What you have to do: A faithful copy of the entries is needed, one that leaves out the pictures.

==========

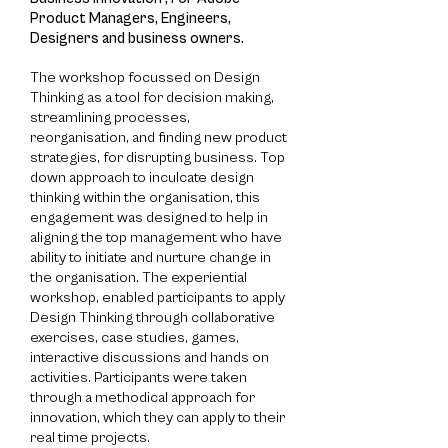
Product Managers, Engineers,
Designers and business owners.
The workshop focussed on Design
Thinking as a tool for decision making,
streamlining processes,
reorganisation, and finding new product
strategies, for disrupting business. Top
down approach to inculcate design
thinking within the organisation, this
engagement was designed to help in
aligning the top management who have
ability to initiate and nurture change in
the organisation. The experiential
workshop, enabled participants to apply
Design Thinking through collaborative
exercises, case studies, games,
interactive discussions and hands on
activities. Participants were taken
through a methodical approach for
innovation, which they can apply to their
real time projects.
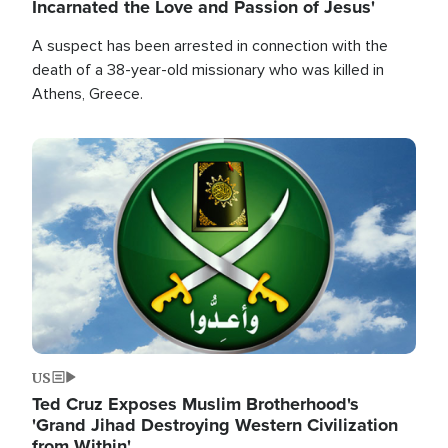
Incarnated the Love and Passion of Jesus'
A suspect has been arrested in connection with the
death of a 38-year-old missionary who was killed in
Athens, Greece.
Image
US
Ted Cruz Exposes Muslim Brotherhood's
'Grand Jihad Destroying Western Civilization
from Within'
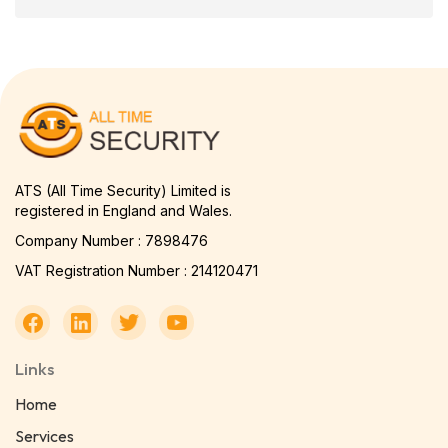
ATS (All Time Security) Limited is
registered in England and Wales.
Company Number : 7898476
VAT Registration Number : 214120471
Links
Home
Services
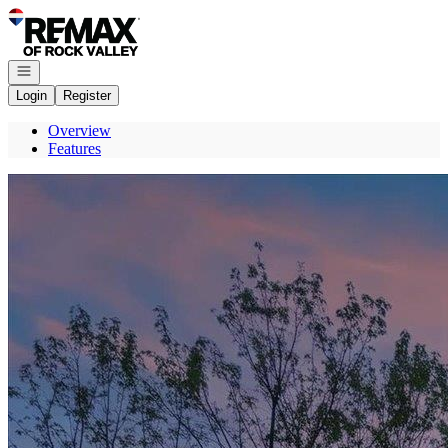
Go to: Homepage
Open navigation
Login
Register
Overview
Features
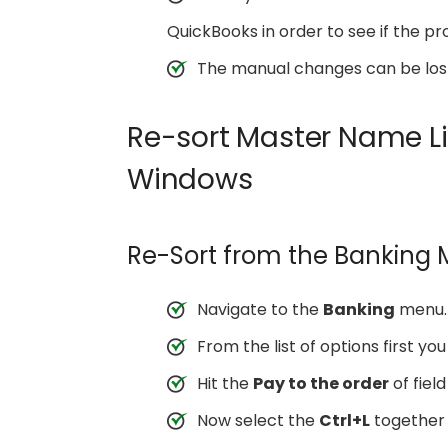
QuickBooks in order to see if the pr
The manual changes can be lost 
Re-sort Master Name Li
Windows
Re-Sort from the Banking
Navigate to the
Banking
menu.
From the list of options first yo
Hit the
Pay to the order
of field
Now select the
Ctrl+L
together 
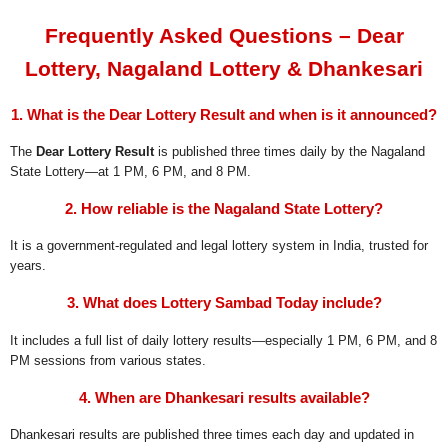
Frequently Asked Questions – Dear
Lottery, Nagaland Lottery & Dhankesari
1. What is the Dear Lottery Result and when is it announced?
The
Dear Lottery Result
is published three times daily by the Nagaland
State Lottery—at 1 PM, 6 PM, and 8 PM.
2. How reliable is the Nagaland State Lottery?
It is a government-regulated and legal lottery system in India, trusted for
years.
3. What does Lottery Sambad Today include?
It includes a full list of daily lottery results—especially 1 PM, 6 PM, and 8
PM sessions from various states.
4. When are Dhankesari results available?
Dhankesari results are published three times each day and updated in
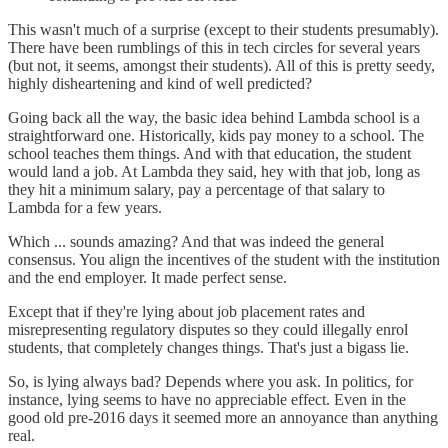
This wasn't much of a surprise (except to their students presumably).
There have been rumblings of this in tech circles for several years
(but not, it seems, amongst their students). All of this is pretty seedy,
highly disheartening and kind of well predicted?
Going back all the way, the basic idea behind Lambda school is a
straightforward one. Historically, kids pay money to a school. The
school teaches them things. And with that education, the student
would land a job. At Lambda they said, hey with that job, long as
they hit a minimum salary, pay a percentage of that salary to
Lambda for a few years.
Which ... sounds amazing? And that was indeed the general
consensus. You align the incentives of the student with the institution
and the end employer. It made perfect sense.
Except that if they're lying about job placement rates and
misrepresenting regulatory disputes so they could illegally enrol
students, that completely changes things. That's just a bigass lie.
So, is lying always bad? Depends where you ask. In politics, for
instance, lying seems to have no appreciable effect. Even in the
good old pre-2016 days it seemed more an annoyance than anything
real.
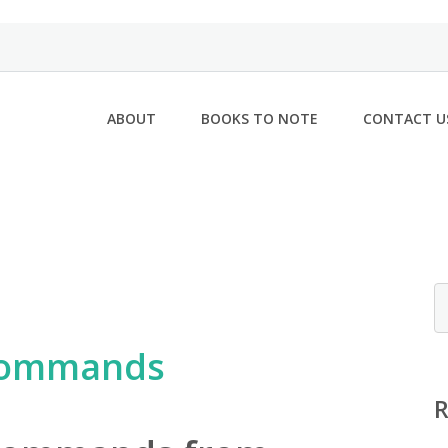
ABOUT
BOOKS TO NOTE
CONTACT U
 commands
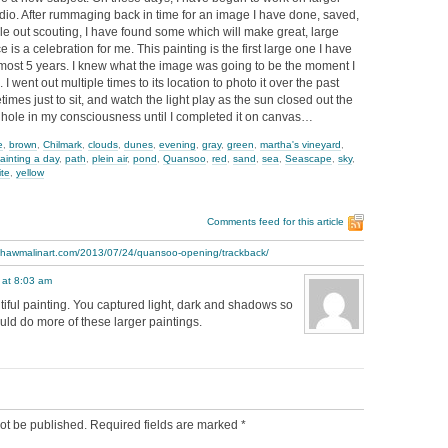
io. After rummaging back in time for an image I have done, saved,
e out scouting, I have found some which will make great, large
 is a celebration for me. This painting is the first large one I have
lmost 5 years. I knew what the image was going to be the moment I
d. I went out multiple times to its location to photo it over the past
imes just to sit, and watch the light play as the sun closed out the
a hole in my consciousness until I completed it on canvas…
e
,
brown
,
Chilmark
,
clouds
,
dunes
,
evening
,
gray
,
green
,
martha's vineyard
,
ainting a day
,
path
,
plein air
,
pond
,
Quansoo
,
red
,
sand
,
sea
,
Seascape
,
sky
,
ite
,
yellow
Comments feed for this article
.thawmalinart.com/2013/07/24/quansoo-opening/trackback/
 at 8:03 am
utiful painting. You captured light, dark and shadows so
ould do more of these larger paintings.
ot be published.
Required fields are marked
*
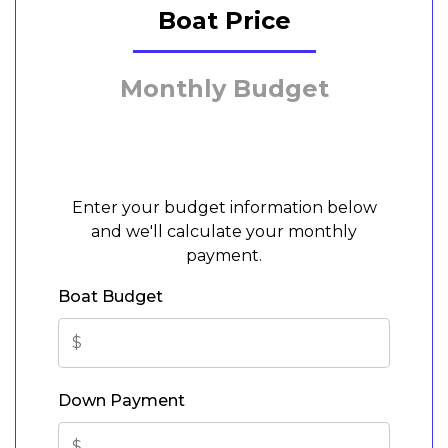
Boat Price
Monthly Budget
Enter your budget information below
and we'll calculate your monthly
payment.
Boat Budget
Down Payment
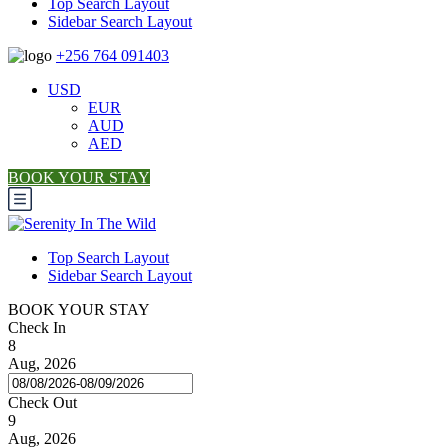
Top Search Layout
Sidebar Search Layout
+256 764 091403
USD
EUR
AUD
AED
BOOK YOUR STAY
Top Search Layout
Sidebar Search Layout
BOOK YOUR STAY
Check In
8
Aug, 2026
Check Out
9
Aug, 2026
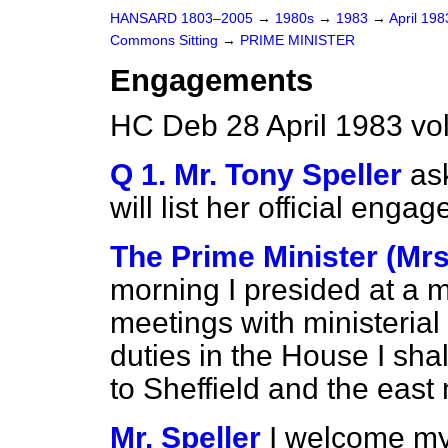
HANSARD 1803–2005
→
1980s
→
1983
→
April 19
Commons Sitting
→
PRIME MINISTER
Engagements
HC Deb 28 April 1983 vo
Q 1. Mr. Tony Speller
as
will list her official eng
The Prime Minister (Mrs
morning I presided at a 
meetings with ministerial
duties in the House I shall
to Sheffield and the east
Mr. Speller
I welcome my 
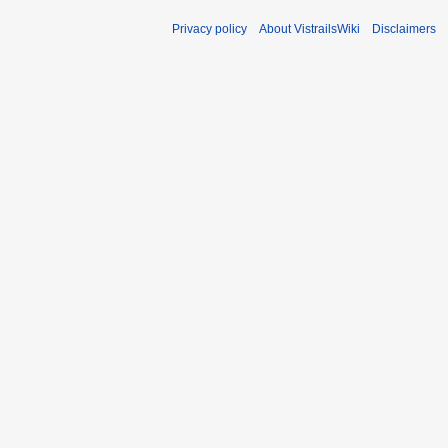
Privacy policy
About VistrailsWiki
Disclaimers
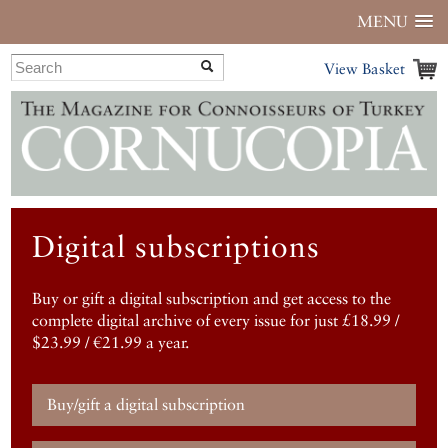
MENU
View Basket
Digital subscriptions
Buy or gift a digital subscription and get access to the
complete digital archive of every issue for just £18.99 /
$23.99 / €21.99 a year.
Buy/gift a digital subscription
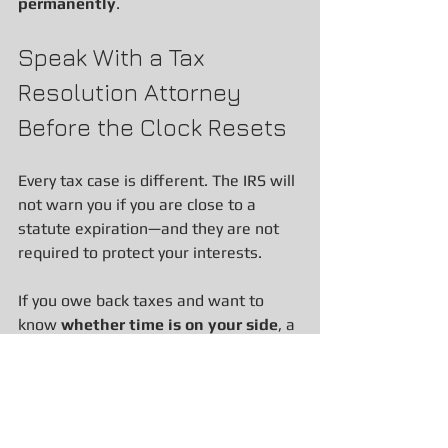
permanently
.
Speak With a Tax 
Resolution Attorney 
Before the Clock Resets
Every tax case is different. The IRS will 
not warn you if you are close to a 
statute expiration—and they are not 
required to protect your interests.
If you owe back taxes and want to 
know 
whether time is on your side
, a 
proper statute analysis is essential. 
Our firm helps taxpayers throughout 
California navigate IRS and FTB 
collection matters with clarity, 
strategy, and protection.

==========

Answer box:
Product Managers, Engineers,
Designers and business owners.
The workshop focussed on Design
Thinking as a tool for decision making,
streamlining processes,
reorganisation, and finding new product
strategies, for disrupting business. Top
down approach to inculcate design
thinking within the organisation, this
engagement was designed to help in
aligning the top management who have
ability to initiate and nurture change in
the organisation. The experiential
workshop, enabled participants to apply
Design Thinking through collaborative
exercises, case studies, games,
interactive discussions and hands on
activities. Participants were taken
through a methodical approach for
innovation, which they can apply to their
real time projects.
Incarnated the Love and Passion of Jesus'
A suspect has been arrested in connection with the
death of a 38-year-old missionary who was killed in
Athens, Greece.
Image
US
Ted Cruz Exposes Muslim Brotherhood's
'Grand Jihad Destroying Western Civilization
from Within'
ATS (All Time Security) Limited is
registered in England and Wales.
Company Number : 7898476
VAT Registration Number : 214120471
Links
Home
Services
Go to: Homepage
Open navigation
Login
Register
Overview
Features
QuickBooks in order to see if the pr
The manual changes can be lost 
Re-sort Master Name Li
Windows
Re-Sort from the Banking
Navigate to the
Banking
menu.
From the list of options first yo
Hit the
Pay to the order
of field
Now select the
Ctrl+L
together 
Frequently Asked Questions – Dear
Lottery, Nagaland Lottery & Dhankesari
1. What is the Dear Lottery Result and when is it announced?
The
Dear Lottery Result
is published three times daily by the Nagaland
State Lottery—at 1 PM, 6 PM, and 8 PM.
2. How reliable is the Nagaland State Lottery?
It is a government-regulated and legal lottery system in India, trusted for
years.
3. What does Lottery Sambad Today include?
It includes a full list of daily lottery results—especially 1 PM, 6 PM, and 8
PM sessions from various states.
4. When are Dhankesari results available?
Dhankesari results are published three times each day and updated in
This wasn't much of a surprise (except to their students presumably).
There have been rumblings of this in tech circles for several years
(but not, it seems, amongst their students). All of this is pretty seedy,
highly disheartening and kind of well predicted?
Going back all the way, the basic idea behind Lambda school is a
straightforward one. Historically, kids pay money to a school. The
school teaches them things. And with that education, the student
would land a job. At Lambda they said, hey with that job, long as
they hit a minimum salary, pay a percentage of that salary to
Lambda for a few years.
Which ... sounds amazing? And that was indeed the general
consensus. You align the incentives of the student with the institution
and the end employer. It made perfect sense.
Except that if they're lying about job placement rates and
misrepresenting regulatory disputes so they could illegally enrol
students, that completely changes things. That's just a bigass lie.
So, is lying always bad? Depends where you ask. In politics, for
instance, lying seems to have no appreciable effect. Even in the
good old pre-2016 days it seemed more an annoyance than anything
real.
ABOUT
BOOKS TO NOTE
CONTACT U
 commands
io. After rummaging back in time for an image I have done, saved,
e out scouting, I have found some which will make great, large
 is a celebration for me. This painting is the first large one I have
lmost 5 years. I knew what the image was going to be the moment I
d. I went out multiple times to its location to photo it over the past
imes just to sit, and watch the light play as the sun closed out the
a hole in my consciousness until I completed it on canvas…
e
,
brown
,
Chilmark
,
clouds
,
dunes
,
evening
,
gray
,
green
,
martha's vineyard
,
ainting a day
,
path
,
plein air
,
pond
,
Quansoo
,
red
,
sand
,
sea
,
Seascape
,
sky
,
ite
,
yellow
Comments feed for this article
.thawmalinart.com/2013/07/24/quansoo-opening/trackback/
 at 8:03 am
utiful painting. You captured light, dark and shadows so
ould do more of these larger paintings.
ot be published.
Required fields are marked
*
Boat Price
Monthly Budget
Enter your budget information below
and we'll calculate your monthly
payment.
Boat Budget
Down Payment
Top Search Layout
Sidebar Search Layout
+256 764 091403
USD
EUR
AUD
AED
BOOK YOUR STAY
Top Search Layout
Sidebar Search Layout
BOOK YOUR STAY
Check In
8
Aug, 2026
Check Out
9
Aug, 2026
HANSARD 1803–2005
→
1980s
→
1983
→
April 19
Commons Sitting
→
PRIME MINISTER
Engagements
HC Deb 28 April 1983 vo
Q 1. Mr. Tony Speller
as
will list her official eng
The Prime Minister (Mrs
morning I presided at a 
meetings with ministerial
duties in the House I shall
to Sheffield and the east
Mr. Speller
I welcome my 
Privacy policy
About VistrailsWiki
Disclaimers
MENU
View Basket
Digital subscriptions
Buy or gift a digital subscription and get access to the
complete digital archive of every issue for just £18.99 /
$23.99 / €21.99 a year.
Buy/gift a digital subscription
permanently
.
Speak With a Tax 
Resolution Attorney 
Before the Clock Resets
Every tax case is different. The IRS will 
not warn you if you are close to a 
statute expiration—and they are not 
required to protect your interests.
If you owe back taxes and want to 
know 
whether time is on your side
, a 
proper statute analysis is essential. 
Our firm helps taxpayers throughout 
California navigate IRS and FTB 
collection matters with clarity, 
strategy, and protection.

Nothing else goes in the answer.